Posted to user@curator.apache.org by Rodrigo Nogueira <ra...@gmail.com> on 2015/01/12 19:58:30 UTC

Node removed and added after the leader zk node went down

Hi all,

I am developing an application that uses the curator-x-discovery to
register and remove nodes from the zookeeper.

My application creates a ServiceInstance using the ServiceType.PERMANENT
and stores some basic info in the payload of each node. Then, the
ServiceDiscovery persists the node and its respective payload.
(pretty much like this example:
https://git-wip-us.apache.org/repos/asf?p=curator.git;a=blob;f=curator-examples/src/main/java/discovery/ExampleServer.java;h=96478f5fb079b2ab80d6f131a2e17d3e5c495b67;hb=HEAD
)

I am using a zk ensemble with 3 nodes. The nodes are in the same machine,
the initLimit is 5, the syncLimit is 2 and the tickTime is 2000.

The problem occurs when the leader zk node fails.
I killed the leader zk node and all nodes are removed and added to the
zookeeper (nodes registered by the ServiceDiscovery). The nodes are capable
of reestablishing the connection to the zookeeper without loosing any data,
but the creation time (cTime) of the node changes.

Is this the expected behavior ?

I expected that if the zk node failed, a leader election would be started
to elect a new leader to the quorum (with only 2 nodes), without removing
and adding (therefore changing the cTime) the nodes previously registered.

I also have some PathChildrenCacheListener registered on the paths where
the nodes are created and when a kill the leader zk node, a CHILD_REMOVED
event is triggered.
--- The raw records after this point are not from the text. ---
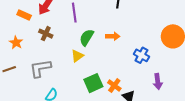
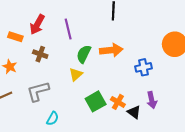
orange arrow: (113, 36) -> (111, 50), size x1.5
blue cross: (141, 55) -> (143, 67), turned -35
purple arrow: (158, 82) -> (152, 100), moved

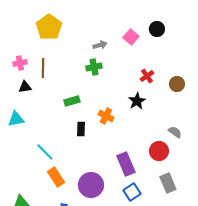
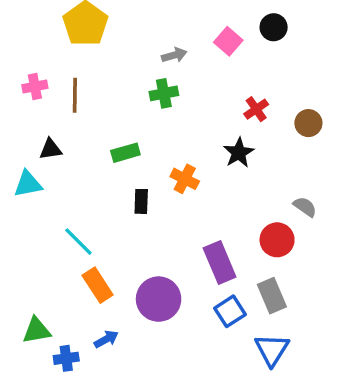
black triangle: (25, 87) -> (51, 149), moved
gray rectangle: (168, 183) -> (272, 296), moved

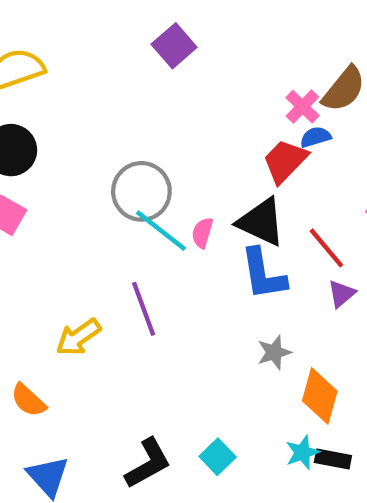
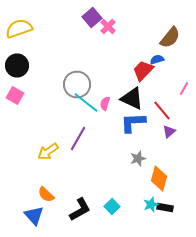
pink cross: (302, 107) -> (108, 26), moved
blue L-shape: (263, 274) -> (133, 122), turned 96
purple line: (144, 309) -> (78, 138), turned 50
orange semicircle: (28, 400) -> (46, 194), moved

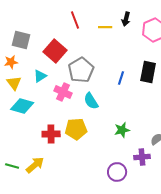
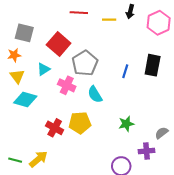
red line: (75, 20) -> (79, 13), turned -66
red cross: (51, 134) -> (55, 128), turned 30

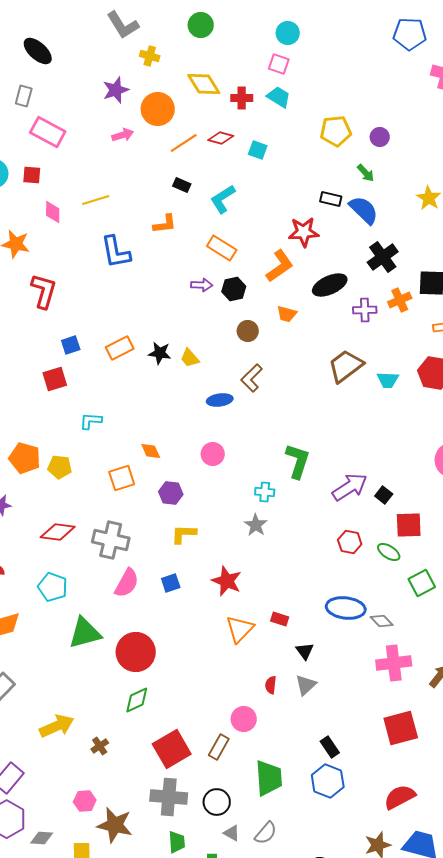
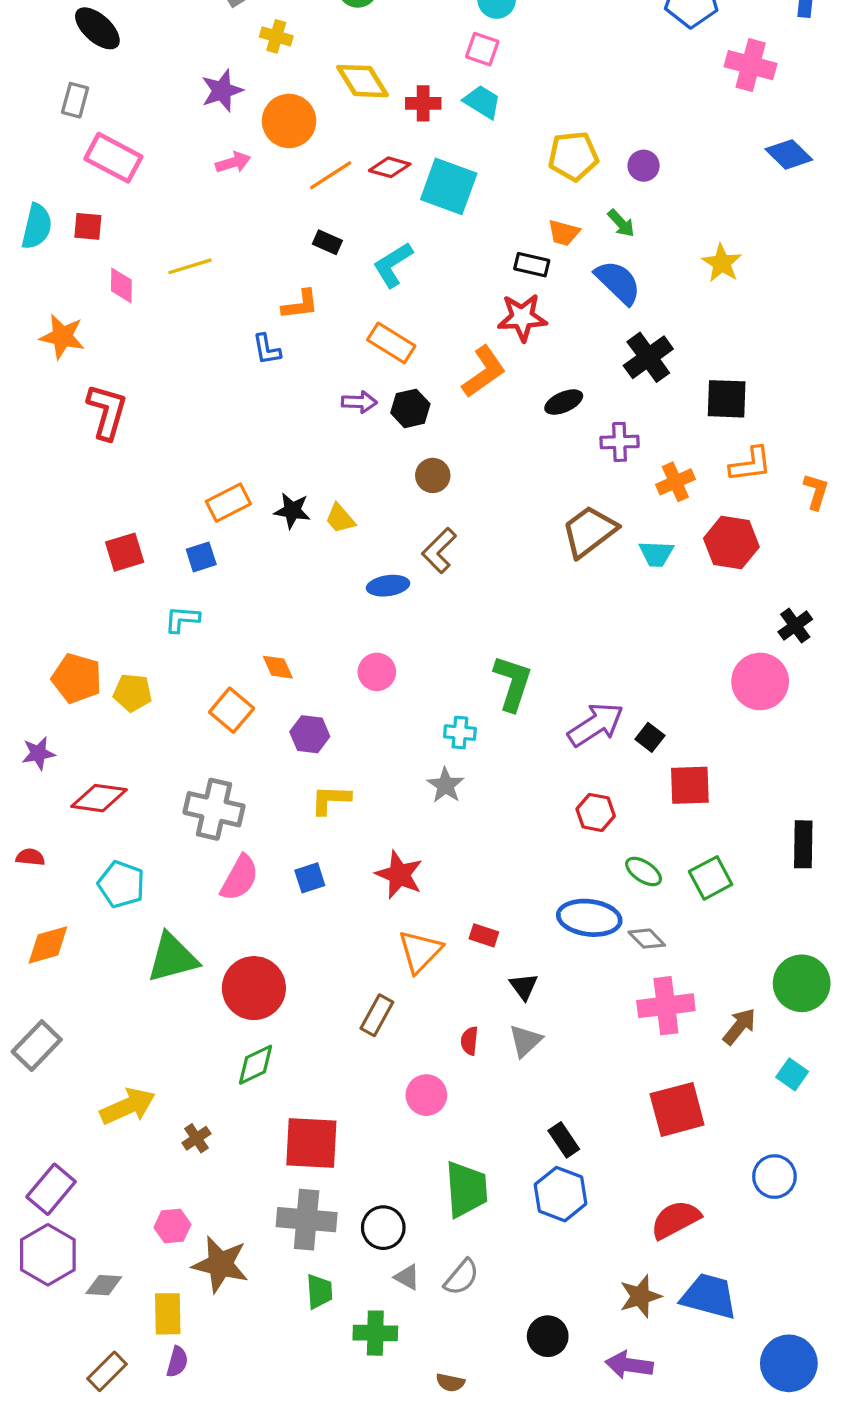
cyan square: (258, 150) -> (449, 186), size x1.8
black rectangle: (331, 199) -> (532, 265), moved
blue L-shape: (116, 252) -> (267, 349), moved, size x0.6
black ellipse: (330, 285) -> (564, 402), size x0.7
orange cross: (400, 300) -> (675, 482), moved
orange trapezoid: (287, 314) -> (564, 233), moved
blue square: (71, 345) -> (201, 557), moved
orange square: (122, 478) -> (232, 710), turned -32
red diamond: (58, 532) -> (99, 798), moved
green ellipse: (389, 552) -> (644, 872), moved
brown rectangle: (219, 747) -> (377, 1015), moved
red square: (172, 749) -> (311, 1143), turned 33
I think this behavior is because the nodes are removed
and added from the zookeeper.

I would like to avoid that the nodes are removed from the zookeeper when
the leader zk node fails. Thus, the I think the PathChildrenCacheListener
will not trigger any undesired event.

I hope I have been clear enough describing my problem.

Thanks,
Rodrigo Nogueira